- DATASET RECORDS -
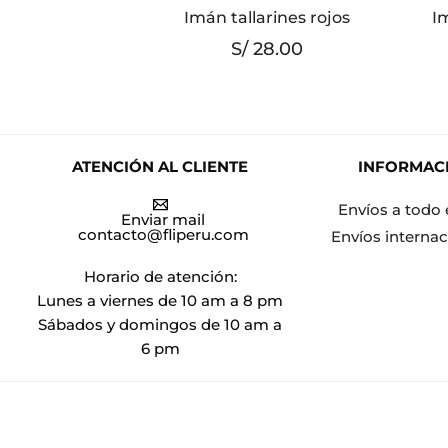
Imán tallarines rojos
I
S/
28.00
ATENCIÓN AL CLIENTE
INFORMAC
Envíos a todo 
Enviar mail
contacto@fliperu.com
Envíos internac
Horario de atención:
Lunes a viernes de 10 am a 8 pm
Sábados y domingos de 10 am a
6 pm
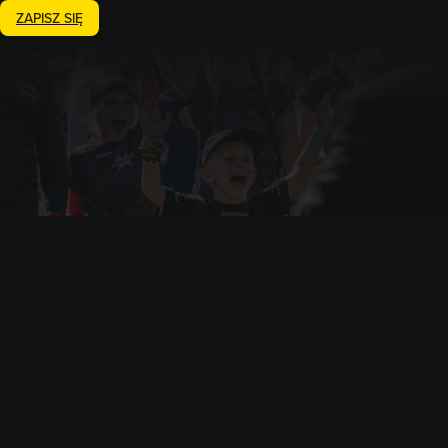
ZAPISZ SIĘ
5.09.2026
Runmageddon Lite Żelazków
Żelazków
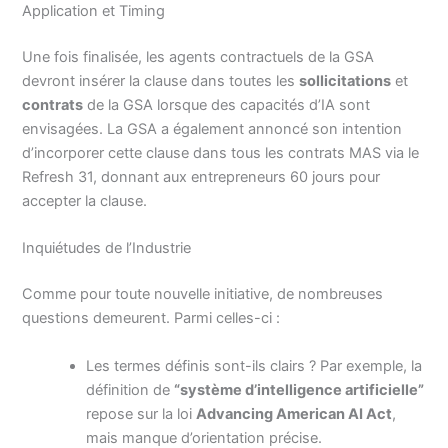
Application et Timing
Une fois finalisée, les agents contractuels de la GSA
devront insérer la clause dans toutes les
sollicitations
et
contrats
de la GSA lorsque des capacités d’IA sont
envisagées. La GSA a également annoncé son intention
d’incorporer cette clause dans tous les contrats MAS via le
Refresh 31, donnant aux entrepreneurs 60 jours pour
accepter la clause.
Inquiétudes de l’Industrie
Comme pour toute nouvelle initiative, de nombreuses
questions demeurent. Parmi celles-ci :
Les termes définis sont-ils clairs ? Par exemple, la
définition de
“système d’intelligence artificielle”
repose sur la loi
Advancing American AI Act
,
mais manque d’orientation précise.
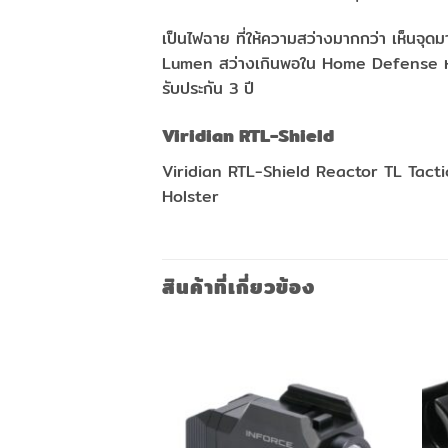
เป็นไฟฉาย ที่ให้ความสว่างมากกว่า เห็นจ
Lumen สว่างเกินพอใน Home Defense หรือก
รับประกัน 3 ปี
Viridian RTL-Shield
Viridian RTL-Shield Reactor TL Tact
Holster
สินค้าที่เกี่ยวข้อง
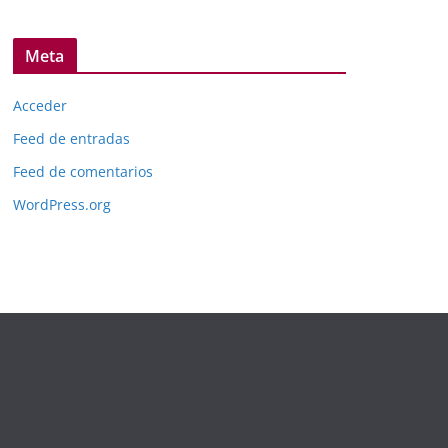
Meta
Acceder
Feed de entradas
Feed de comentarios
WordPress.org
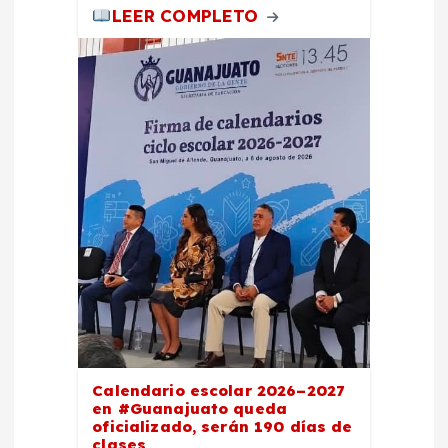
LEER COMPLETO
Calendario escolar 2026–2027
en #Guanajuato queda
oficializado, serán 190 días de
clases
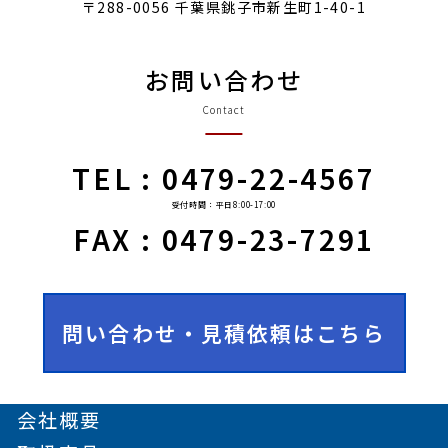
〒288-0056 千葉県銚子市新生町1-40-1
お問い合わせ
Contact
TEL : 0479-22-4567
受付時間：平日8:00-17:00
FAX : 0479-23-7291
問い合わせ・見積依頼はこちら
会社概要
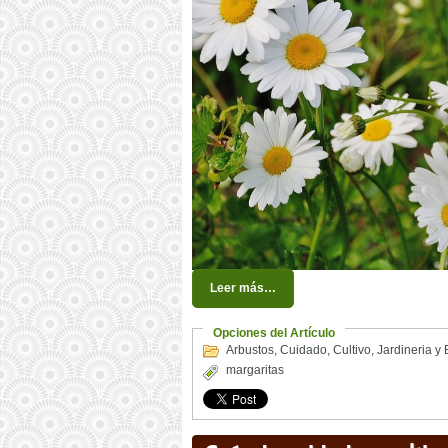
Leer más…
Opciones del Artículo
Arbustos
,
Cuidado
,
Cultivo
,
Jardineria y
margaritas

- TASK TO CARRY OUT -
Reproduce only the lines of the records from the start up to and including the line that holds "accepter la clause."; do not carry over any picture.

- RESPONSE BOX -
Imán tallarines rojos
I
S/
28.00
ATENCIÓN AL CLIENTE
INFORMAC
Envíos a todo 
Enviar mail
contacto@fliperu.com
Envíos internac
Horario de atención:
Lunes a viernes de 10 am a 8 pm
Sábados y domingos de 10 am a
6 pm
ZAPISZ SIĘ
5.09.2026
Runmageddon Lite Żelazków
Żelazków
Application et Timing
Une fois finalisée, les agents contractuels de la GSA
devront insérer la clause dans toutes les
sollicitations
et
contrats
de la GSA lorsque des capacités d’IA sont
envisagées. La GSA a également annoncé son intention
d’incorporer cette clause dans tous les contrats MAS via le
Refresh 31, donnant aux entrepreneurs 60 jours pour
accepter la clause.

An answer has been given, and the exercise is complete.